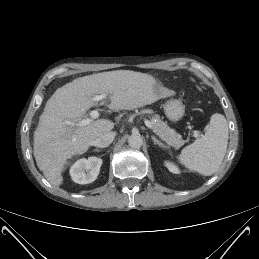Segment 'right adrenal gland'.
I'll return each mask as SVG.
<instances>
[{"label": "right adrenal gland", "mask_w": 259, "mask_h": 259, "mask_svg": "<svg viewBox=\"0 0 259 259\" xmlns=\"http://www.w3.org/2000/svg\"><path fill=\"white\" fill-rule=\"evenodd\" d=\"M93 151H94V152H101L102 150H100V149H94Z\"/></svg>", "instance_id": "1"}]
</instances>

**TASK ITEM**
Copy the data above word for word. Pictures stay out.

**ANSWER TO THIS PROBLEM**
Segment 'right adrenal gland'.
I'll return each mask as SVG.
<instances>
[{"label": "right adrenal gland", "mask_w": 259, "mask_h": 259, "mask_svg": "<svg viewBox=\"0 0 259 259\" xmlns=\"http://www.w3.org/2000/svg\"><path fill=\"white\" fill-rule=\"evenodd\" d=\"M93 151H94V152H101L102 150H100V149H94Z\"/></svg>", "instance_id": "1"}]
</instances>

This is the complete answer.